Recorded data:
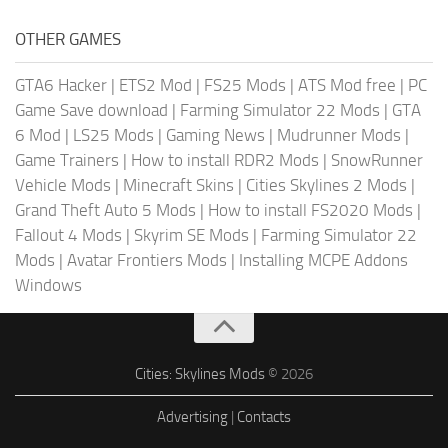
OTHER GAMES
GTA6 Hacker
|
ETS2 Mod
|
FS25 Mods
|
ATS Mod free
|
PC
Game Save download
|
Farming Simulator 22 Mods
|
GTA
6 Mod
|
LS25 Mods
|
Gaming News
|
Mudrunner Mods
|
Game Trainers
|
How to install RDR2 Mods
|
SnowRunner
Vehicle Mods
|
Minecraft Skins
|
Cities Skylines 2 Mods
|
Grand Theft Auto 5 Mods
|
How to install FS2020 Mods
|
Fallout 4 Mods
|
Skyrim SE Mods
|
Farming Simulator 22
Mods
|
Avatar Frontiers Mods
|
Installing MCPE Addons
Windows
Cities: Skylines Mods
© 2026
Advertising
|
Contacts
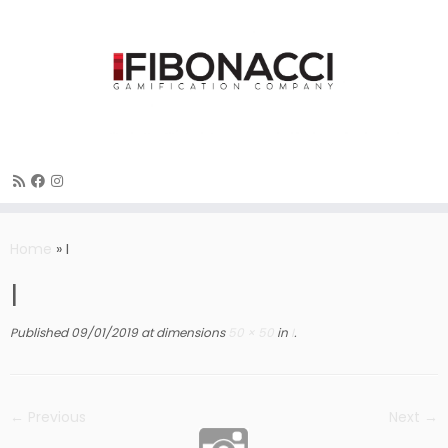
Skip
to
Home
»
I
content
I
Published
09/01/2019
at dimensions
50 × 50
in
I
.
← Previous
Next →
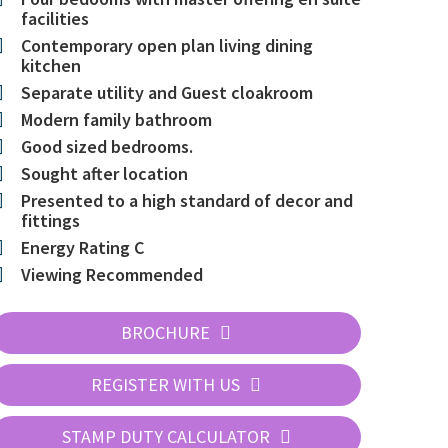
facilities
Contemporary open plan living dining
kitchen
Separate utility and Guest cloakroom
Modern family bathroom
Good sized bedrooms.
Sought after location
Presented to a high standard of decor and
fittings
Energy Rating C
Viewing Recommended
BROCHURE
REGISTER WITH US
STAMP DUTY CALCULATOR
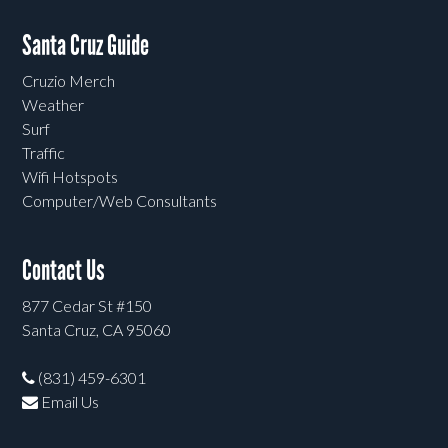
Santa Cruz Guide
Cruzio Merch
Weather
Surf
Traffic
Wifi Hotspots
Computer/Web Consultants
Contact Us
877 Cedar St #150
Santa Cruz, CA 95060
(831) 459-6301
Email Us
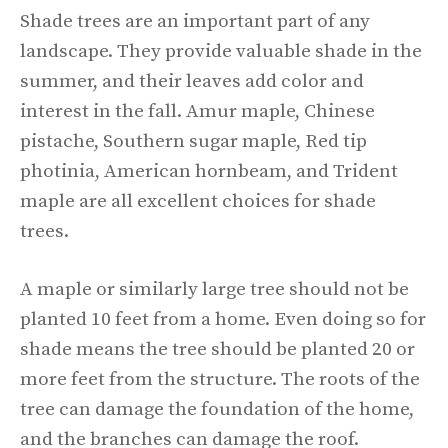
Shade trees are an important part of any
landscape. They provide valuable shade in the
summer, and their leaves add color and
interest in the fall. Amur maple, Chinese
pistache, Southern sugar maple, Red tip
photinia, American hornbeam, and Trident
maple are all excellent choices for shade
trees.
A maple or similarly large tree should not be
planted 10 feet from a home. Even doing so for
shade means the tree should be planted 20 or
more feet from the structure. The roots of the
tree can damage the foundation of the home,
and the branches can damage the roof.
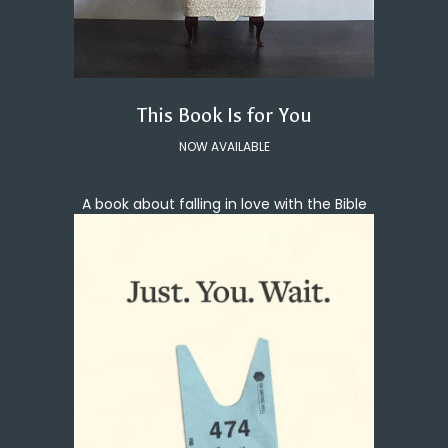
This Book Is for You
NOW AVAILABLE
A book about falling in love with the Bible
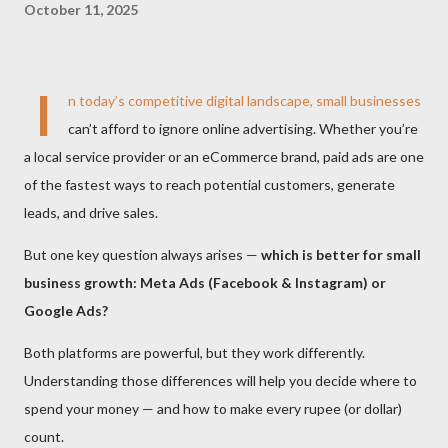
October 11, 2025
I
n today’s competitive digital landscape, small businesses
can’t afford to ignore online advertising. Whether you’re
a local service provider or an eCommerce brand, paid ads are one
of the fastest ways to reach potential customers, generate
leads, and drive sales.
But one key question always arises —
which is better for small
business growth: Meta Ads (Facebook & Instagram) or
Google Ads?
Both platforms are powerful, but they work differently.
Understanding those differences will help you decide where to
spend your money — and how to make every rupee (or dollar)
count.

_Instructions to follow_
Using the records above, copy exactly and only the lines from the line with "Energy Rating C" through the end, both included; leave every picture out.

_Written solution_
Energy Rating C
Viewing Recommended
BROCHURE
REGISTER WITH US
STAMP DUTY CALCULATOR
Santa Cruz Guide
Cruzio Merch
Weather
Surf
Traffic
Wifi Hotspots
Computer/Web Consultants
Contact Us
877 Cedar St #150
Santa Cruz, CA 95060
(831) 459-6301
Email Us
Shade trees are an important part of any
landscape. They provide valuable shade in the
summer, and their leaves add color and
interest in the fall. Amur maple, Chinese
pistache, Southern sugar maple, Red tip
photinia, American hornbeam, and Trident
maple are all excellent choices for shade
trees.
A maple or similarly large tree should not be
planted 10 feet from a home. Even doing so for
shade means the tree should be planted 20 or
more feet from the structure. The roots of the
tree can damage the foundation of the home,
and the branches can damage the roof.
This Book Is for You
NOW AVAILABLE
A book about falling in love with the Bible
October 11, 2025
I
n today’s competitive digital landscape, small businesses
can’t afford to ignore online advertising. Whether you’re
a local service provider or an eCommerce brand, paid ads are one
of the fastest ways to reach potential customers, generate
leads, and drive sales.
But one key question always arises —
which is better for small
business growth: Meta Ads (Facebook & Instagram) or
Google Ads?
Both platforms are powerful, but they work differently.
Understanding those differences will help you decide where to
spend your money — and how to make every rupee (or dollar)
count.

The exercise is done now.